-- Record extracts follows --

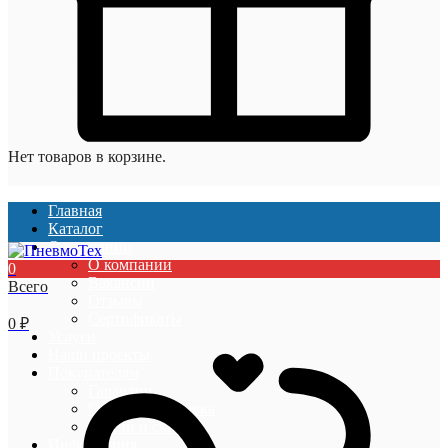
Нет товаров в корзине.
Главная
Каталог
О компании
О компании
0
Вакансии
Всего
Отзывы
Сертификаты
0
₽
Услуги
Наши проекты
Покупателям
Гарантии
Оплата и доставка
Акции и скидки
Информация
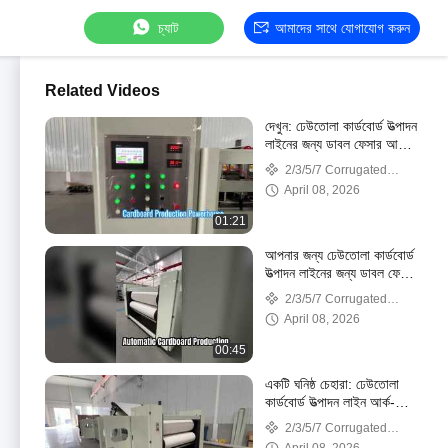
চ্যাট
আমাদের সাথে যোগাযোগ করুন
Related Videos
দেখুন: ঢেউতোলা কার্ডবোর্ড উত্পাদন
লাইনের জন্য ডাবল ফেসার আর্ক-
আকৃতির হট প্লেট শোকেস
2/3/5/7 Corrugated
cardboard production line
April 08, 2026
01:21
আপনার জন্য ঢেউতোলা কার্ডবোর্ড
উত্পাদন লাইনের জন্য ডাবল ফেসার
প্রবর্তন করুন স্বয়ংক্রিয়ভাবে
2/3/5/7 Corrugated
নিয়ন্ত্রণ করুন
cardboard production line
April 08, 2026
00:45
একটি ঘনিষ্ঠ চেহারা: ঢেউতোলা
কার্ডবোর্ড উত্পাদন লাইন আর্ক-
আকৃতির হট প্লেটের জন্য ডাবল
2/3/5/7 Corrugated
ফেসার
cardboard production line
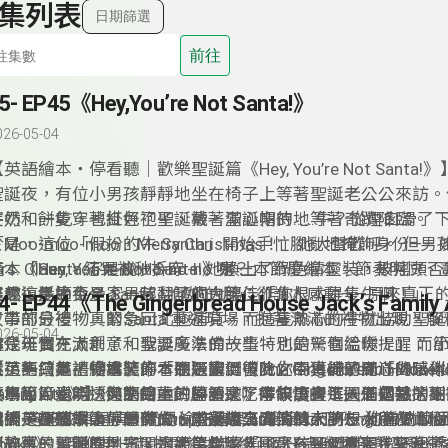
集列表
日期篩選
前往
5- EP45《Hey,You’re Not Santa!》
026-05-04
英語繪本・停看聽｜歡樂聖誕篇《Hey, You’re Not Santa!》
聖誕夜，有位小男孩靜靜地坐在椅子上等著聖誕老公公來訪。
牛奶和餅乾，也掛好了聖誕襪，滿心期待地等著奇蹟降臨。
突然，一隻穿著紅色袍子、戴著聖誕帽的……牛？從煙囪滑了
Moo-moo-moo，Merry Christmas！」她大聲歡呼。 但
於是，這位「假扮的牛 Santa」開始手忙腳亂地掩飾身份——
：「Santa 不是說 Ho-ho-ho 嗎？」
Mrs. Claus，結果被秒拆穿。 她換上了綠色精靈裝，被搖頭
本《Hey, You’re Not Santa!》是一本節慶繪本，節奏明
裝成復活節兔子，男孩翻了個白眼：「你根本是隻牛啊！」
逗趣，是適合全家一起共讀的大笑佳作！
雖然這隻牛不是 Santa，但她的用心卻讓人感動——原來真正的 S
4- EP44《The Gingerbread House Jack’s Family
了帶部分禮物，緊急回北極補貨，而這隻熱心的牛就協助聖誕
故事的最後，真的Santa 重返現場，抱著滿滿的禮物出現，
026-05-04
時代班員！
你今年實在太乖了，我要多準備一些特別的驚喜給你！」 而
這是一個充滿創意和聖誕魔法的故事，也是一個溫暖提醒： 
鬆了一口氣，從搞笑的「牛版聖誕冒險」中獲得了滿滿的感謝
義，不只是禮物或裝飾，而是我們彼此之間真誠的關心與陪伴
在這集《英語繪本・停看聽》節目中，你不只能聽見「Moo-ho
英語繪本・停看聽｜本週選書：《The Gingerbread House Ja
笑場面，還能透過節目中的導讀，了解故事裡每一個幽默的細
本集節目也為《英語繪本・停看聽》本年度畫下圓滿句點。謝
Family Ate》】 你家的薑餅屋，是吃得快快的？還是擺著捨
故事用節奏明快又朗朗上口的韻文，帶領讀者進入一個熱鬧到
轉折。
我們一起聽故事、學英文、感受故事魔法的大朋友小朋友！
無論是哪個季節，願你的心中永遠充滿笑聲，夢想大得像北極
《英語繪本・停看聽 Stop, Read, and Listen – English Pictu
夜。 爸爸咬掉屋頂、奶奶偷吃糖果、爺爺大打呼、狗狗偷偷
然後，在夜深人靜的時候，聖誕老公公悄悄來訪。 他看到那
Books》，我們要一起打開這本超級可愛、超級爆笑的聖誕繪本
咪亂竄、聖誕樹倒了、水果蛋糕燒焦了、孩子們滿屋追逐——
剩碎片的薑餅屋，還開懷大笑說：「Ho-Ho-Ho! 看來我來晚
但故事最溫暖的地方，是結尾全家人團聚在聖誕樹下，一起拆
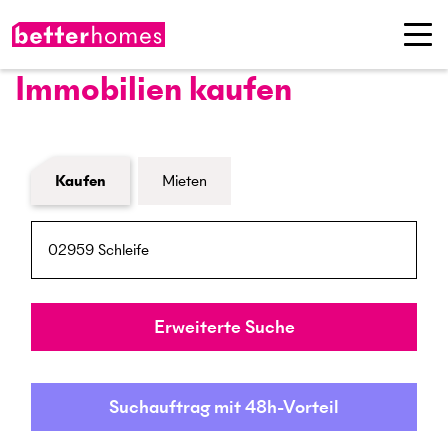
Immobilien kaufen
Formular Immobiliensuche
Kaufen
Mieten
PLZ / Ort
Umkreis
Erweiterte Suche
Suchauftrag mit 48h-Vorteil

-- Record extracts concluded --

• _Task_:
Of all the entries above, output exactly the lines between the one holding "雖然這隻牛不是 Santa，但她的用心卻讓人感動——原來真正的 S" and the one holding "在這集《英語繪本・停看聽》節目中，你不只能聽見「Moo-ho", inclusive.

• _Finished exercise_:
雖然這隻牛不是 Santa，但她的用心卻讓人感動——原來真正的 S
4- EP44《The Gingerbread House Jack’s Family
了帶部分禮物，緊急回北極補貨，而這隻熱心的牛就協助聖誕
故事的最後，真的Santa 重返現場，抱著滿滿的禮物出現，
026-05-04
時代班員！
你今年實在太乖了，我要多準備一些特別的驚喜給你！」 而
這是一個充滿創意和聖誕魔法的故事，也是一個溫暖提醒： 
鬆了一口氣，從搞笑的「牛版聖誕冒險」中獲得了滿滿的感謝
義，不只是禮物或裝飾，而是我們彼此之間真誠的關心與陪伴
在這集《英語繪本・停看聽》節目中，你不只能聽見「Moo-ho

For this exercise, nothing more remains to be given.